Любовь не приходила ему на ум, — а уже видеть графиню каждый день было для него необходимо. Он повсюду искал ее встречи, и встреча с нею казалась ему каждый раз неожиданной милостию неба. Графиня, прежде чем он сам, угадала его чувства. Что ни говори, а любовь без надежд и требований трогает сердце женское вернее всех расчетов обольщения. В присутствии Ибрагима графиня следовала за всеми его движениями, вслушивалась во все его речи, без него она задумывалась и впадала в обыкновенную свою рассеянность… Мервиль первый заметил эту взаимную склонность и поздравил Ибрагима. Ничто так не воспламеняет любви, как ободрительное замечание постороннего. Любовь слепа и, не доверяя самой себе, торопливо хватается за всякую опору. Слова Мервиля пробудили Ибрагима. Возможность обладать любимой женщиной доселе не представлялась его воображению, надежда вдруг озарила его душу, он влюбился без памяти. Напрасно графиня, испуганная исступлению его страсти, хотела противуставить ей увещания дружбы и советы благоразумия, она сама ослабевала. Неосторожные вознаграждения быстро следовали одно за другим. И наконец, увлеченная силою страсти, ею же внушенной, изнемогая под ее влиянием, она отдалась восхищенному Ибрагиму…

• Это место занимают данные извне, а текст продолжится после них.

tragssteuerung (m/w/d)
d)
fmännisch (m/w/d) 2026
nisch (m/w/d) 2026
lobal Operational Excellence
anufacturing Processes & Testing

Ничто не скрывается от взоров наблюдательного света. Новая связь графини стала скоро всем известна. Некоторые дамы изумлялись ее выбору, многим казался он очень естественным. Одни смеялись, другие видели с ее стороны непростительную неосторожность. В первом упоении страсти Ибрагим и графиня ничего не замечали, но вскоре двусмысленные шутки мужчин и колкие замечания женщин стали до них доходить. Важное и холодное обращение Ибрагима доселе ограждало его от подобных нападений, он выносил их нетерпеливо и не знал, чем отразить. Графиня, привыкшая к уважению света, не могла хладнокровно видеть себя предметом сплетней и насмешек. Она то со слезами жаловалась Ибрагиму, то горько упрекала его, то умоляла за нее не вступаться, чтоб напрасным шумом не погубить ее совершенно.

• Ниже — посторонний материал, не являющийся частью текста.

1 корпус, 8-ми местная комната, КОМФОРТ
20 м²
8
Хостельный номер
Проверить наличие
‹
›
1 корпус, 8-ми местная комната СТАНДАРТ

Новое обстоятельство еще более запутало ее положение. Обнаружилось следствие неосторожной любви. Утешения, советы, предложения — все было истощено и все отвергнуто. Графиня видела неминуемую гибель и с отчаянием ожидала ее.

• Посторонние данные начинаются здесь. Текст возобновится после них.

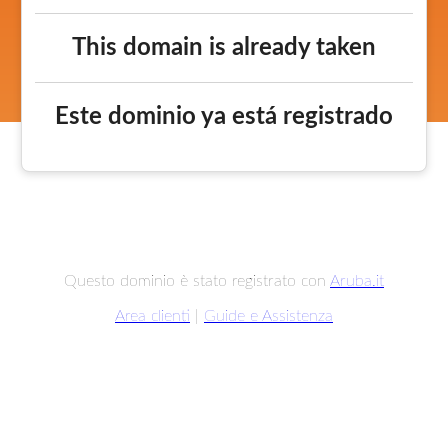
This domain is already taken
Este dominio ya está registrado
Questo dominio è stato registrato con
Aruba.it
Area clienti
|
Guide e Assistenza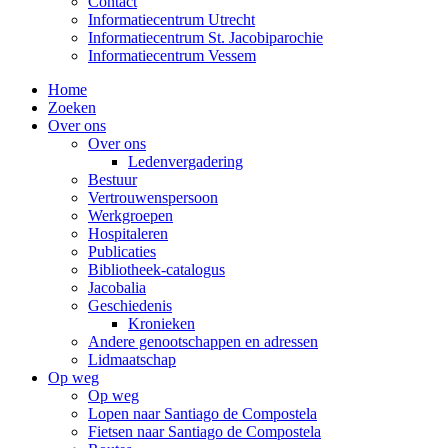
Contact
Informatiecentrum Utrecht
Informatiecentrum St. Jacobiparochie
Informatiecentrum Vessem
Home
Zoeken
Over ons
Over ons
Ledenvergadering
Bestuur
Vertrouwenspersoon
Werkgroepen
Hospitaleren
Publicaties
Bibliotheek-catalogus
Jacobalia
Geschiedenis
Kronieken
Andere genootschappen en adressen
Lidmaatschap
Op weg
Op weg
Lopen naar Santiago de Compostela
Fietsen naar Santiago de Compostela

Как скоро положение графини стало известно, толки начались с новою силою. Чувствительные дамы ахали от ужаса, мужчины бились об заклад, кого родит графиня: белого ли, или черного ребенка. Эпиграммы сыпались насчет ее мужа, который один во всем Париже ничего не знал и ничего не подозревал.
Роковая минута приближалась. Состояние графини было ужасно. Ибрагим каждый день был у нее. Он видел, как силы душевные и телесные постепенно в ней исчезали. Ее слезы, ее ужас возобновлялись поминутно. Наконец она почувствовала первые муки. Меры были приняты наскоро. Графа нашли способ удалить. Доктор приехал. Два дня перед сим уговорили одну бедную женщину уступить в чужие руки новорожденного своего младенца, за ним послали поверенного. Ибрагим находился в кабинете близ самой спальни, где лежала несчастная графиня. Не смея дышать, он слышал ее глухие стенанья, шепот служанки и приказанья доктора. Она мучилась долго. Каждый стон ее раздирал его душу, каждый промежуток молчания обливал его ужасом… вдруг он услыхал слабый крик ребенка и, не имея силы удержать своего восторга, бросился в комнату графини — черный младенец лежал на постеле в ее ногах. Ибрагим к нему приближился. Сердце его билось сильно. Он благословил сына дрожащею рукою. Графиня слабо улыбнулась и протянула ему слабую руку… но доктор, опасаясь для больной слишком сильных потрясений, оттащил Ибрагима от ее постели. Новорожденного положили в крытую корзину и вынесли из дому по потаенной лестнице. Принесли другого ребенка и поставили его колыбель в спальне роженицы. Ибрагим уехал немного успокоенный. Ждали графа. Он возвратился поздно, узнал о счастливом разрешении супруги и был очень доволен. Таким образом публика, ожидавшая соблазнительного шума, обманулась в своей надежде и была принуждена утешаться единым злословием.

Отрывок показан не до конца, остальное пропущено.